In a much-anticipated move, John Paul II named a Detroit auxiliary with considerable experience in Rome to the diocese of New Ulm, Minn., where liberal stalwart Bishop Raymond A. Lucker resigned last November at 73 after a bout with cancerous melanoma.

The pope has also created a new coadjutor bishop in Fargo, N.D., and a new auxiliary in St. Louis who likewise are noted for Roman experience and perspectives.

Bishop John C. Nienstedt, 54, will take over in New Ulm. Nienstedt was appointed an auxiliary bishop for Detroit in 1996, where he had previously served as priest-secretary to Cardinal John F. Dearden and as vicar general.

In 1980 Nienstedt came to Rome to work in the Secretariat of State under Italian prelate Giovanni Battista Re, who is today the prefect of the Congregation for Bishops. Re told NCR that Nienstedt was a “friend and collaborator” from those years who will “do honor to the United States.”

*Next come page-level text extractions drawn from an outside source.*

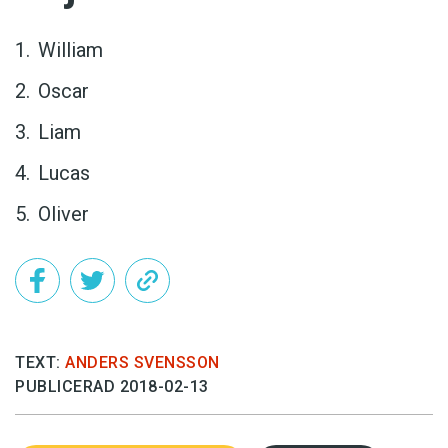
William
Oscar
Liam
Lucas
Oliver
TEXT:
ANDERS SVENSSON
PUBLICERAD 2018-02-13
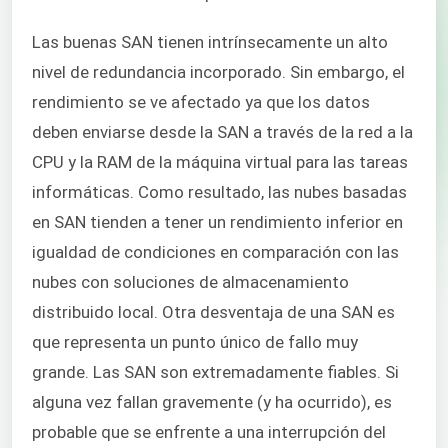
Las buenas SAN tienen intrínsecamente un alto
nivel de redundancia incorporado. Sin embargo, el
rendimiento se ve afectado ya que los datos
deben enviarse desde la SAN a través de la red a la
CPU y la RAM de la máquina virtual para las tareas
informáticas. Como resultado, las nubes basadas
en SAN tienden a tener un rendimiento inferior en
igualdad de condiciones en comparación con las
nubes con soluciones de almacenamiento
distribuido local. Otra desventaja de una SAN es
que representa un punto único de fallo muy
grande. Las SAN son extremadamente fiables. Si
alguna vez fallan gravemente (y ha ocurrido), es
probable que se enfrente a una interrupción del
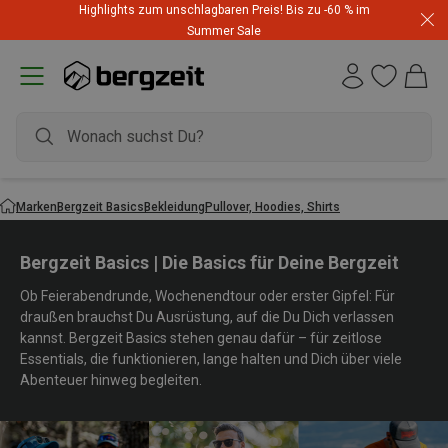
Highlights zum unschlagbaren Preis! Bis zu -60 % im
Summer Sale
Marken
Bergzeit Basics
Bekleidung
Pullover, Hoodies, Shirts
Bergzeit Basics | Die Basics für Deine Bergzeit
Ob Feierabendrunde, Wochenendtour oder erster Gipfel: Für
draußen brauchst Du Ausrüstung, auf die Du Dich verlassen
kannst. Bergzeit Basics stehen genau dafür – für zeitlose
Essentials, die funktionieren, lange halten und Dich über viele
Abenteuer hinweg begleiten.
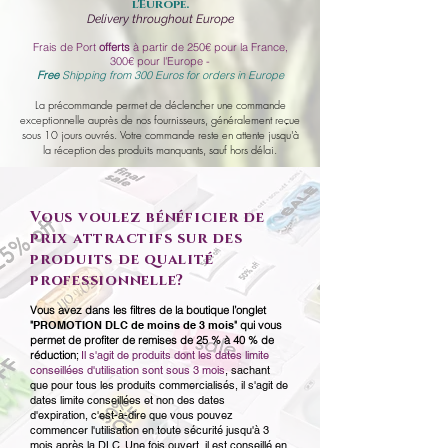
l'Europe.
Delivery throughout Europe
Frais de Port
offerts
à partir de 250€ pour la France,
300€ pour l'Europe -
Free
Shipping from 300 Euros for orders in Europe
La précommande permet de déclencher une commande
exceptionnelle auprès de nos fournisseurs, généralement reçue
sous 10 jours ouvrés. Votre commande reste en attente jusqu'à
la réception des produits manquants, sauf hors délai.
Vous voulez bénéficier de
prix attractifs sur des
produits de qualité
professionnelle?
Vous avez dans les filtres de la boutique l’onglet
"
PROMOTION DLC de moins de 3 mois
" qui vous
permet de profiter de remises de 25 % à 40 % de
réduction
;
Il s'agit de produits dont les dates limite
conseillées d'utilisation sont sous 3 mois
,
sachant
que pour tous les produits commercialisés, il s'agit de
dates limite conseillées et non des dates
d'expiration,
c'est-à-dire que vous pouvez
commencer l'utilisation en toute sécurité jusqu'à 3
mois après la DLC.
Une fois ouvert, il est conseillé en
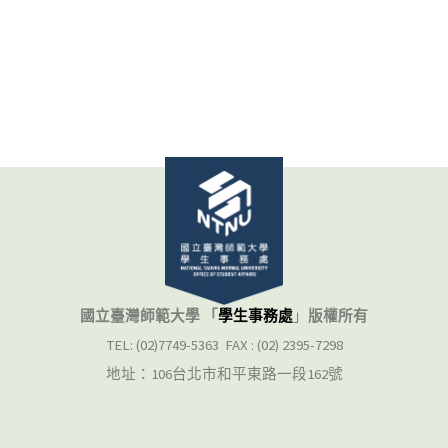
國立臺灣師範大學 「
學生事務處
」
版權所有
TEL: (02)7749-5363 FAX : (02) 2395-7298
地址：106台北市和平東路一段162號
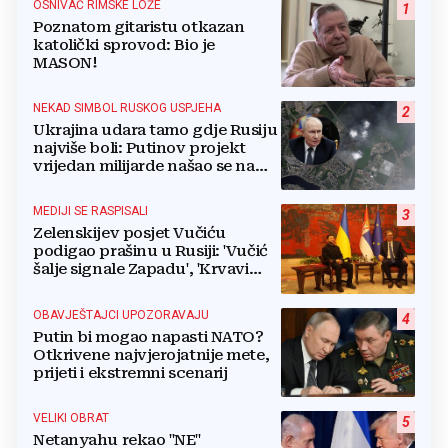
OSNIVAČ RIMSKE LOŽE
1
Poznatom gitaristu otkazan
katolički sprovod: Bio je
MASON!
NEKAD SIMBOL RUSKOG USPJEHA
2
Ukrajina udara tamo gdje Rusiju
najviše boli: Putinov projekt
vrijedan milijarde našao se na
meti dronova
MEDIJI SE RASPISALI
3
Zelenskijev posjet Vučiću
podigao prašinu u Rusiji: 'Vučić
šalje signale Zapadu', 'Krvavi
klaun otišao praznih ruku'
OBAVJEŠTAJCI UPOZORAVAJU
4
Putin bi mogao napasti NATO?
Otkrivene najvjerojatnije mete,
prijeti i ekstremni scenarij
VELIKI OBRAT
5
Netanyahu rekao "NE"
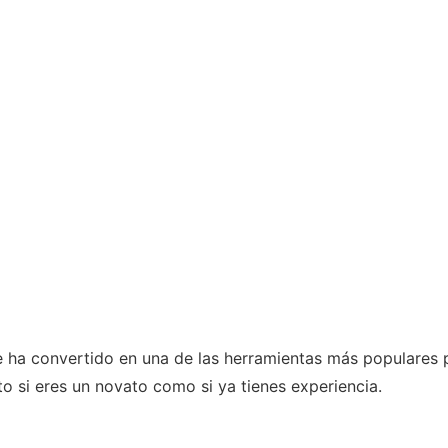
e ha convertido en una de las herramientas más populares
to si eres un novato como si ya tienes experiencia.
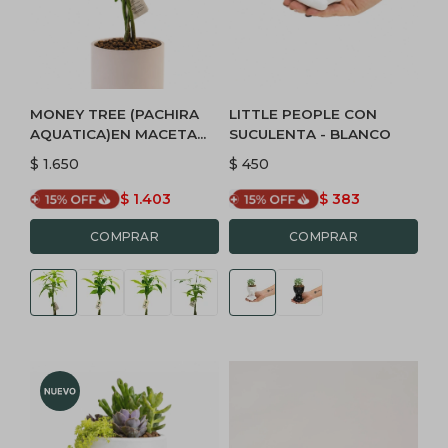
MONEY TREE (PACHIRA
LITTLE PEOPLE CON
AQUATICA)EN MACETA
SUCULENTA - BLANCO
CERAMICA - ROSA
$
1.650
$
450
$
1.403
$
383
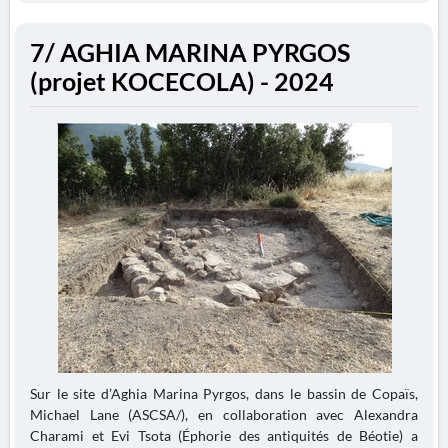
7/ AGHIA MARINA PYRGOS
(projet KOCECOLA) - 2024
Sur le site d’Aghia Marina Pyrgos, dans le bassin de Copaïs,
Michael Lane (ASCSA/), en collaboration avec Alexandra
Charami et Evi Tsota (Éphorie des antiquités de Béotie) a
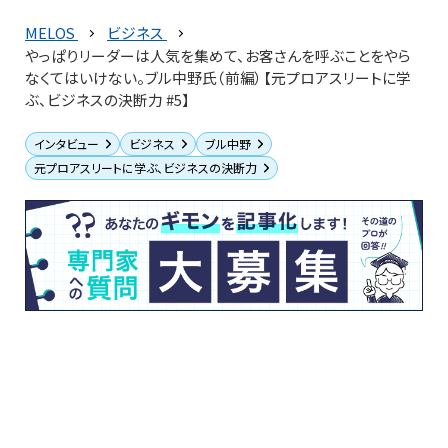
MELOS
ビジネス
やっぱりリーダーは人気を集めて、お客さんを呼ぶことをやら
なくてはいけない。ブル中野氏（前編）【元プロアスリートに学
ぶ、ビジネスの決断力 #5】
インタビュー
ビジネス
ブル中野
元プロアスリートに学ぶ、ビジネスの決断力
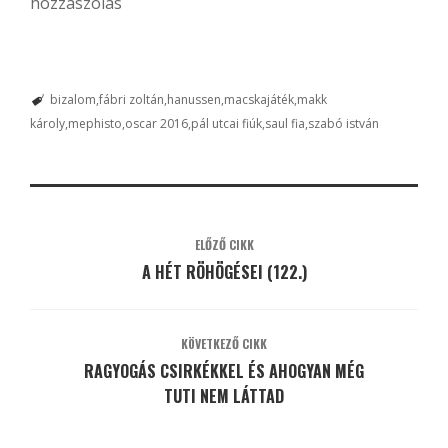
hozzászólás
bizalom
fábri zoltán
hanussen
macskajáték
makk
károly
mephisto
oscar 2016
pál utcai fiúk
saul fia
szabó istván
ELŐZŐ CIKK
A HÉT RÖHÖGÉSEI (122.)
KÖVETKEZŐ CIKK
RAGYOGÁS CSIRKÉKKEL ÉS AHOGYAN MÉG
TUTI NEM LÁTTAD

Sources in Rome say it has long been clear Nienstedt was destined for ecclesiastical success. When he defended his doctoral thesis at the Alfonsiana Academy, for example, two cardinals were in the audience, Americans William Baum and Dearden, along with future Archbishop Justin Rigali of St. Louis.

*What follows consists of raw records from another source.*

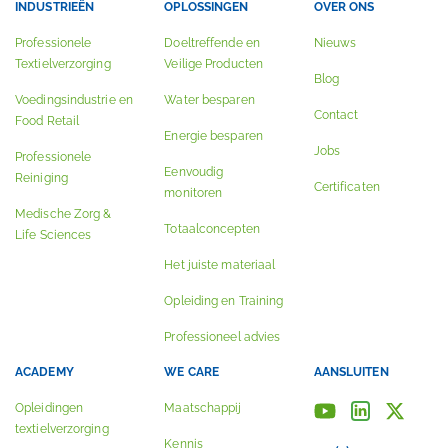
INDUSTRIEËN
OPLOSSINGEN
OVER ONS
Professionele
Doeltreffende en
Nieuws
Textielverzorging
Veilige Producten
Blog
Voedingsindustrie en
Water besparen
Contact
Food Retail
Energie besparen
Jobs
Professionele
Eenvoudig
Reiniging
Certificaten
monitoren
Medische Zorg &
Totaalconcepten
Life Sciences
Het juiste materiaal
Opleiding en Training
Professioneel advies
ACADEMY
WE CARE
AANSLUITEN
Opleidingen
Maatschappij
textielverzorging
Kennis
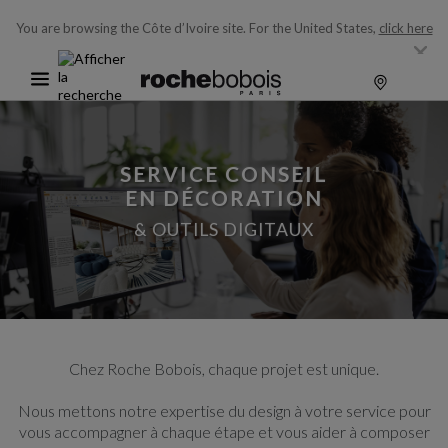
You are browsing the Côte d’Ivoire site.
For the United States,
click here
SERVICE CONSEIL
EN DÉCORATION
& OUTILS DIGITAUX
Chez Roche Bobois, chaque projet est unique.
Nous mettons notre expertise du design à votre service pour
vous accompagner à chaque étape et vous aider à composer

The bishop also was rector-president of Sacred Heart Major Seminary in Detroit, where he was an undergraduate student, and pastor of the National Shrine of the Little Flower in Royal Oak and St. Patrick Parish in Union Lake, both Detroit suburbs.

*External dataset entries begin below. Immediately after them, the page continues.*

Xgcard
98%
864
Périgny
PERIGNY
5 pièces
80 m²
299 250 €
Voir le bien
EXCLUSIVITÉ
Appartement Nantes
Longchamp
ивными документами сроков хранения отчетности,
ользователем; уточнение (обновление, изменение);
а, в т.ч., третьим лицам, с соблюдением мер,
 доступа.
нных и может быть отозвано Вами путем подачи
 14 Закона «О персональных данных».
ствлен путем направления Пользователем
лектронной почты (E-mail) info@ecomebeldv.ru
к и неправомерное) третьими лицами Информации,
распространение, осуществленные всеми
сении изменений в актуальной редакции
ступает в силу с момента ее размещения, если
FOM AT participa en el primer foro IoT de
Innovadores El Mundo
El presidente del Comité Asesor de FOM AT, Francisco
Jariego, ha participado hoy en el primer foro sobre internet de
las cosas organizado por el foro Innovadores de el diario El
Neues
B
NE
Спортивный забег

As seminary rector, sources said, Nienstedt blocked a former Rome classmate from a teaching appointment over concerns that he was theologically unsuitable.

The pope also named Msgr. Samuel J. Aquila, rector of St. John Vianney Seminary in Denver, to be coadjutor to Bishop James S. Sullivan of Fargo. A coadjutor automatically becomes head of the diocese upon the death or retirement of the incumbent.

Aquila studied liturgy in Rome at the Pontifical Liturgical Institute and is thought to be close to the former president of the institute, Benedictine Fr. Cassian Folsom, who resigned in October under charges that he was leading the institution too far to the right.

Re told NCR that he was especially impressed with Aquila’s intellectual and academic formation.

Aquila was born in Burbank, Calif., on Sept. 24, 1950, and was ordained to the priesthood for the Denver archdiocese in 1976.

On June 19, John Paul also named Msgr. Timothy Dolan an auxiliary bishop in St. Louis. Dolan recently stepped down as rector of the North American College, the American Seminary in Rome. He is known as an affable, effective administrator, and very loyal to church teaching. One seminarian told NCR that he felt the hallmark of Dolan’s tenure was that he ran a “happy house.”

Dolan is a priest of the St. Louis archdiocese and has enjoyed a good working relationship with Rigali. The rector’s job is generally considered a launching pad to higher ecclesiastical office. Both Cardinal James Hickey and military Archbishop Edwin O’Brien once held the post.

Catholic News Service contributed to this report.